> Task directions: Your result should be every line of the records below that contains the word "bounding".

> Records provided:
┄┄┄┄┄┄┄┄┄┄┄┄┄┄┄┄┄┄┄┄
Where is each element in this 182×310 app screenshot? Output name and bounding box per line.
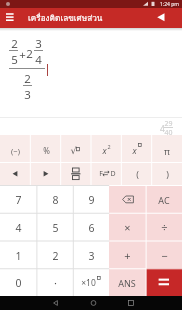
staticText: x (102, 145, 107, 157)
staticText: + (19, 47, 26, 59)
button[interactable] (91, 135, 121, 162)
staticText: 4 (15, 221, 22, 235)
button[interactable] (40, 296, 70, 310)
button[interactable] (0, 213, 36, 241)
staticText: 6 (88, 221, 95, 235)
button[interactable] (109, 241, 145, 269)
staticText: 2 (11, 36, 18, 49)
staticText: 3 (24, 87, 31, 100)
button[interactable] (109, 185, 145, 213)
staticText: 4 (35, 52, 42, 65)
button[interactable] (36, 241, 72, 269)
staticText: D (110, 169, 116, 179)
button[interactable] (73, 241, 109, 269)
button[interactable] (109, 268, 145, 296)
staticText: 9 (88, 193, 95, 207)
staticText: เครื่องคิดเลขเศษส่วน (28, 12, 103, 25)
button[interactable] (0, 185, 36, 213)
staticText: ( (136, 168, 139, 180)
button[interactable] (0, 8, 28, 28)
staticText: 5 (52, 221, 59, 235)
staticText: π (164, 145, 170, 157)
button[interactable] (36, 213, 72, 241)
staticText: ×10 (81, 277, 96, 289)
staticText: 2 (26, 46, 33, 58)
button[interactable] (146, 213, 182, 241)
staticText: 2 (24, 71, 31, 84)
staticText: − (161, 248, 168, 263)
staticText: 40 (164, 128, 173, 136)
staticText: × (124, 220, 131, 235)
button[interactable] (152, 135, 182, 162)
button[interactable] (91, 162, 121, 185)
button[interactable] (73, 213, 109, 241)
button[interactable] (36, 185, 72, 213)
staticText: 0 (15, 276, 22, 290)
button[interactable] (0, 162, 30, 185)
button[interactable] (0, 135, 30, 162)
staticText: 2 (107, 143, 111, 150)
staticText: ANS (118, 277, 136, 289)
staticText: % (43, 145, 50, 156)
button[interactable] (0, 268, 36, 296)
staticText: 2 (52, 249, 59, 263)
button[interactable] (36, 268, 72, 296)
button[interactable] (30, 135, 60, 162)
staticText: ) (166, 168, 169, 180)
staticText: 1 (15, 249, 22, 263)
staticText: + (124, 248, 131, 263)
button[interactable] (61, 135, 91, 162)
button[interactable] (146, 185, 182, 213)
staticText: √ (70, 145, 77, 156)
staticText: · (54, 275, 57, 290)
button[interactable] (121, 162, 151, 185)
button[interactable] (152, 162, 182, 185)
staticText: (−) (11, 146, 20, 156)
button[interactable] (30, 162, 60, 185)
staticText: 4 (160, 123, 165, 135)
button[interactable] (73, 268, 109, 296)
staticText: 7 (15, 193, 22, 207)
button[interactable] (73, 185, 109, 213)
button[interactable] (121, 135, 151, 162)
staticText: 3 (88, 249, 95, 263)
button[interactable] (61, 162, 91, 185)
button[interactable] (146, 241, 182, 269)
staticText: ÷ (161, 220, 168, 235)
button[interactable] (109, 213, 145, 241)
staticText: F (99, 169, 103, 179)
staticText: 29 (164, 119, 173, 127)
staticText: x (132, 145, 137, 157)
button[interactable] (114, 296, 144, 310)
staticText: 3 (35, 36, 42, 49)
staticText: 5 (11, 52, 18, 65)
staticText: 8 (52, 193, 59, 207)
button[interactable] (150, 8, 182, 28)
button[interactable] (0, 241, 36, 269)
staticText: AC (158, 194, 170, 206)
button[interactable] (79, 296, 109, 310)
button[interactable] (146, 268, 182, 296)
staticText: 1:24 pm (160, 1, 179, 8)
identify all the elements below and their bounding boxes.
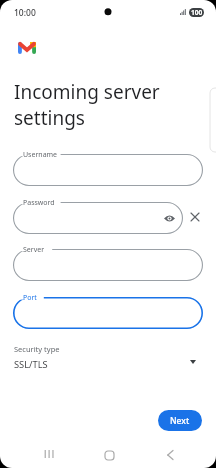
button[interactable]: Back bbox=[157, 442, 183, 468]
button[interactable]: Server bbox=[13, 249, 203, 281]
staticText: Next bbox=[170, 415, 190, 427]
staticText: Username bbox=[23, 150, 58, 160]
button[interactable]: Clear bbox=[187, 209, 203, 225]
staticText: Server bbox=[23, 245, 45, 255]
button[interactable]: Password bbox=[13, 202, 183, 234]
button[interactable]: Next bbox=[158, 410, 202, 431]
button[interactable]: Home bbox=[96, 442, 122, 468]
button[interactable]: Security type bbox=[0, 341, 216, 373]
staticText: Port bbox=[23, 293, 37, 303]
staticText: Password bbox=[23, 198, 55, 208]
staticText: Security type bbox=[14, 344, 60, 354]
staticText: SSL/TLS bbox=[14, 358, 48, 371]
button[interactable]: Username bbox=[13, 154, 203, 186]
button[interactable]: Port bbox=[13, 297, 203, 329]
button[interactable]: Show password bbox=[162, 211, 176, 225]
staticText: 10:00 bbox=[14, 7, 36, 19]
staticText: Incoming server settings bbox=[14, 79, 206, 130]
button[interactable]: Recents bbox=[35, 441, 61, 467]
staticText: 100 bbox=[191, 8, 203, 17]
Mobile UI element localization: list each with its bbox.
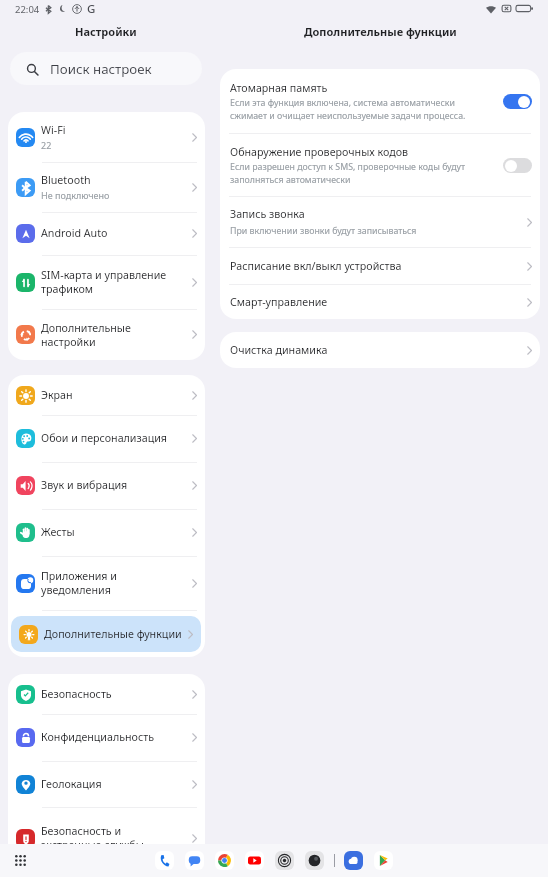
┄┄┄┄┄┄┄┄┄┄┄┄┄┄┄┄┄┄┄┄
> Result of this exercise:
Where is each element in this 182×310 app screenshot? Output name and bounding box per line.
identify all the elements below and their bounding boxes.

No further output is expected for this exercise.